(Transcribed page contents)
*** Begin section ***
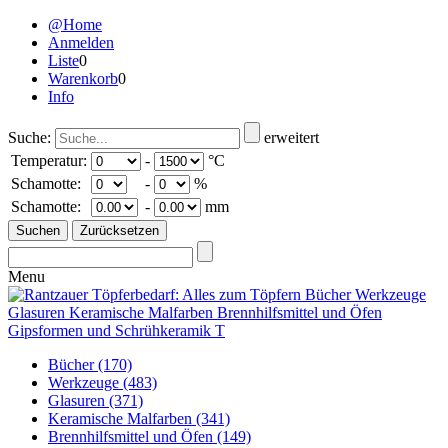
@Home
Anmelden
Liste
0
Warenkorb
0
Info
Suche:
erweitert
Temperatur:
-
°C
Schamotte:
-
%
Schamotte:
-
mm
Menu
Bücher
(170)
Werkzeuge
(483)
Glasuren
(371)
Keramische Malfarben
(341)
Brennhilfsmittel und Öfen
(149)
*** End section ***
The copy you write must hold every record verbatim and none of the pictures.

- [Reply]:
@Home
Anmelden
Liste
0
Warenkorb
0
Info
Suche:
erweitert
Temperatur:
-
°C
Schamotte:
-
%
Schamotte:
-
mm
Menu
Bücher
(170)
Werkzeuge
(483)
Glasuren
(371)
Keramische Malfarben
(341)
Brennhilfsmittel und Öfen
(149)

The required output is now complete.